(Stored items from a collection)
== Segment start ==
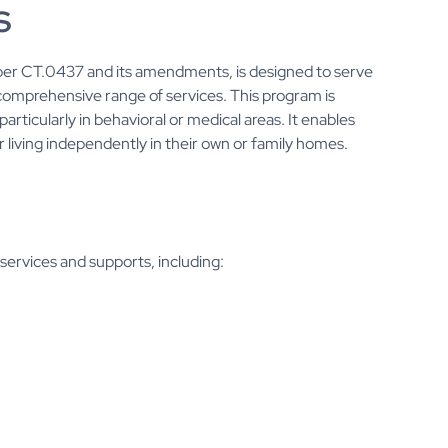
s
er CT.0437 and its amendments, is designed to serve
a comprehensive range of services. This program is
particularly in behavioral or medical areas. It enables
 living independently in their own or family homes.
ervices and supports, including:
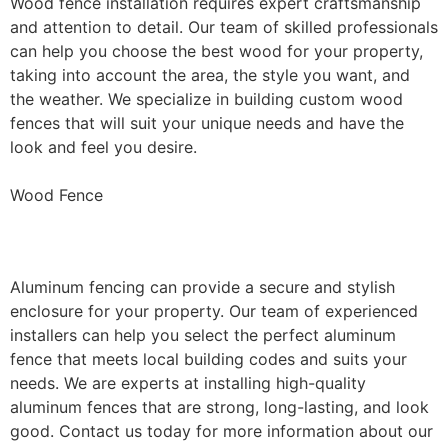
Wood fence installation requires expert craftsmanship
and attention to detail. Our team of skilled professionals
can help you choose the best wood for your property,
taking into account the area, the style you want, and
the weather. We specialize in building custom wood
fences that will suit your unique needs and have the
look and feel you desire.
Wood Fence
Aluminum Fence Installation
Aluminum fencing can provide a secure and stylish
enclosure for your property. Our team of experienced
installers can help you select the perfect aluminum
fence that meets local building codes and suits your
needs. We are experts at installing high-quality
aluminum fences that are strong, long-lasting, and look
good. Contact us today for more information about our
== Segment end ==
Out of the records above, pull each line containing the word "help".

Exercise answer —
can help you choose the best wood for your property,
installers can help you select the perfect aluminum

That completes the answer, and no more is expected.